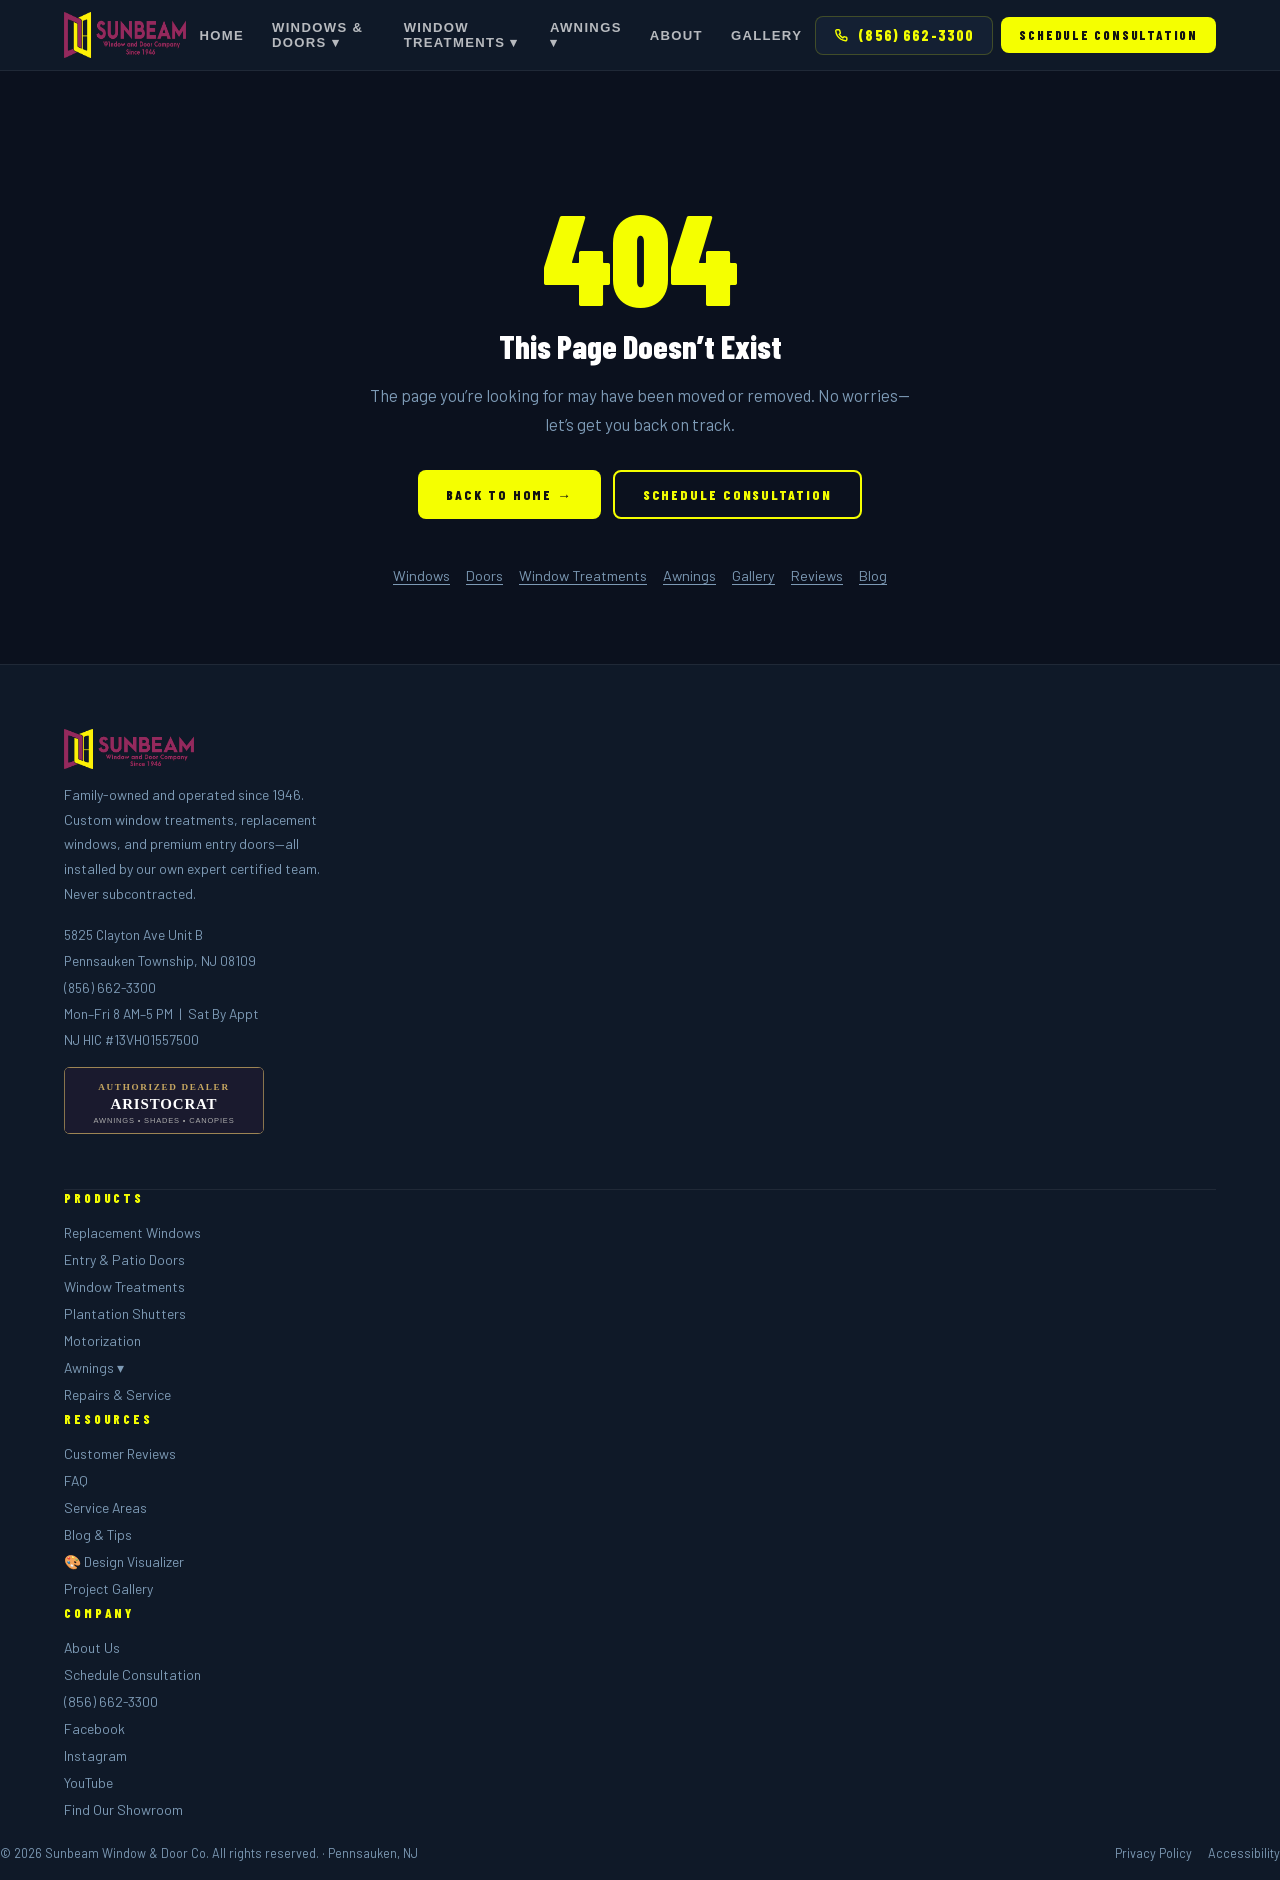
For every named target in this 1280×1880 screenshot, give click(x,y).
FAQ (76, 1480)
==
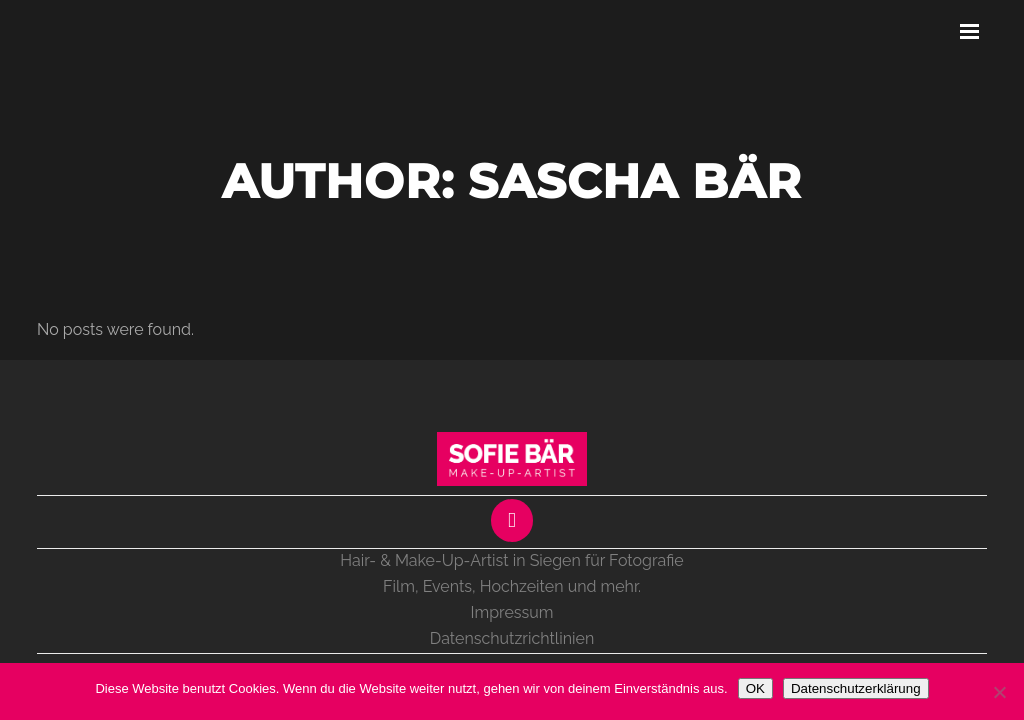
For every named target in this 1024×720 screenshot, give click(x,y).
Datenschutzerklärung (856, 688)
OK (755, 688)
==
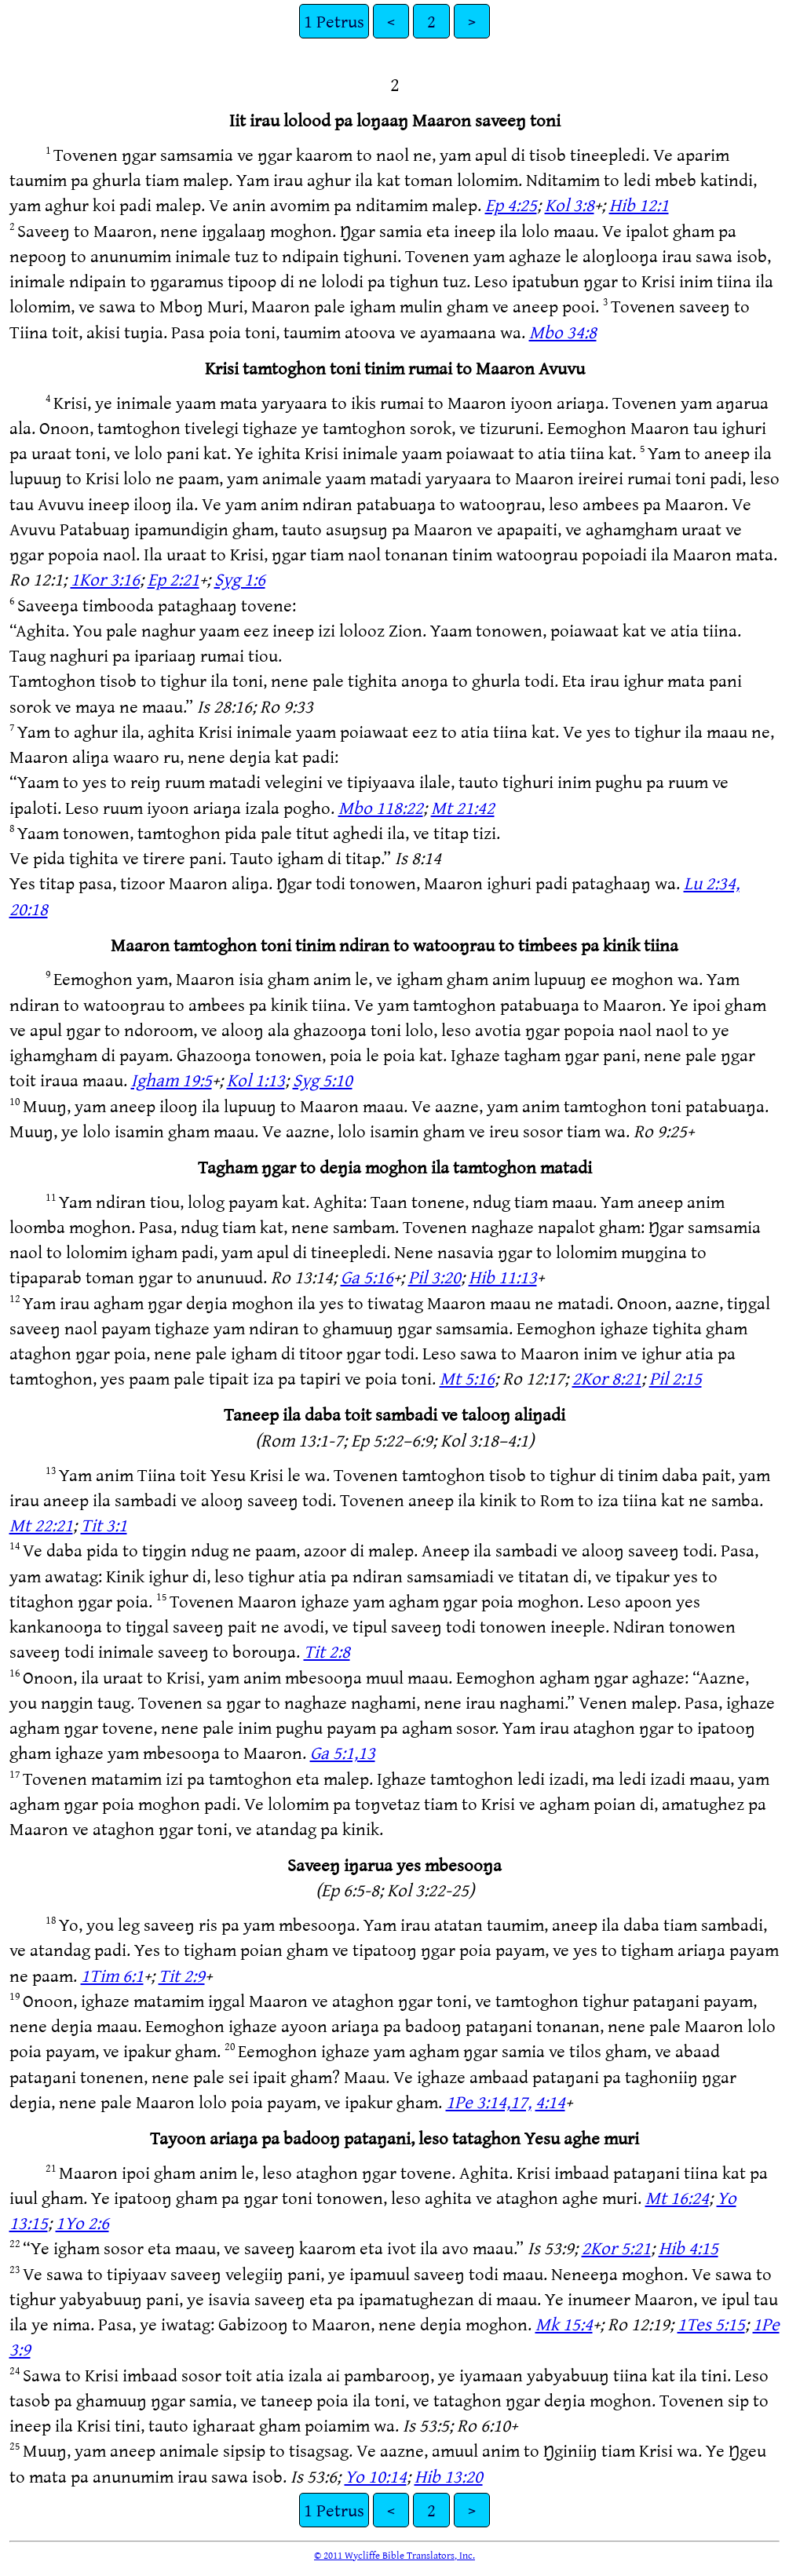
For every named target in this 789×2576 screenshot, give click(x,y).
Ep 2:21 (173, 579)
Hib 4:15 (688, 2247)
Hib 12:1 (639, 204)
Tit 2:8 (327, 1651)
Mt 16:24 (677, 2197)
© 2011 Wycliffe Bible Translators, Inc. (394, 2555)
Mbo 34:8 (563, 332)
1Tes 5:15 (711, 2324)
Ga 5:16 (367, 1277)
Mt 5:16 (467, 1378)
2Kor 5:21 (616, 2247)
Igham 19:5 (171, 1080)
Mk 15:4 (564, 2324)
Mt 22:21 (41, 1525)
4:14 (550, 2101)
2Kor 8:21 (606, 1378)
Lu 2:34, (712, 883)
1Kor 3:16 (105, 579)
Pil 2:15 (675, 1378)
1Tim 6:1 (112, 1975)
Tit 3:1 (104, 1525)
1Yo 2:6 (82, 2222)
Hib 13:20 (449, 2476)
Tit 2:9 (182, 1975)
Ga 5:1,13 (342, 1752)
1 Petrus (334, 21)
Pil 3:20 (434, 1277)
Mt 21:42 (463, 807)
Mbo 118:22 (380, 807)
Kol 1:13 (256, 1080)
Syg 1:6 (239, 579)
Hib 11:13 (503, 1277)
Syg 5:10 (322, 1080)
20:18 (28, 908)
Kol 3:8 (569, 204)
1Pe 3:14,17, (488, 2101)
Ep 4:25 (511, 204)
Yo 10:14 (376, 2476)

Try it>
In the data above, find the line that contains "Hib 4:15 (688, 2247)" and the line that contains "Pil 2:15 (675, 1378)". Repeat exactly those lines and every line between them, and only those.

Answer to this problem>
Hib 4:15 (688, 2247)
Hib 12:1 (639, 204)
Tit 2:8 (327, 1651)
Mt 16:24 (677, 2197)
© 2011 Wycliffe Bible Translators, Inc. (394, 2555)
Mbo 34:8 (563, 332)
1Tes 5:15 (711, 2324)
Ga 5:16 (367, 1277)
Mt 5:16 (467, 1378)
2Kor 5:21 (616, 2247)
Igham 19:5 (171, 1080)
Mk 15:4 (564, 2324)
Mt 22:21 (41, 1525)
4:14 (550, 2101)
2Kor 8:21 (606, 1378)
Lu 2:34, (712, 883)
1Kor 3:16 (105, 579)
Pil 2:15 (675, 1378)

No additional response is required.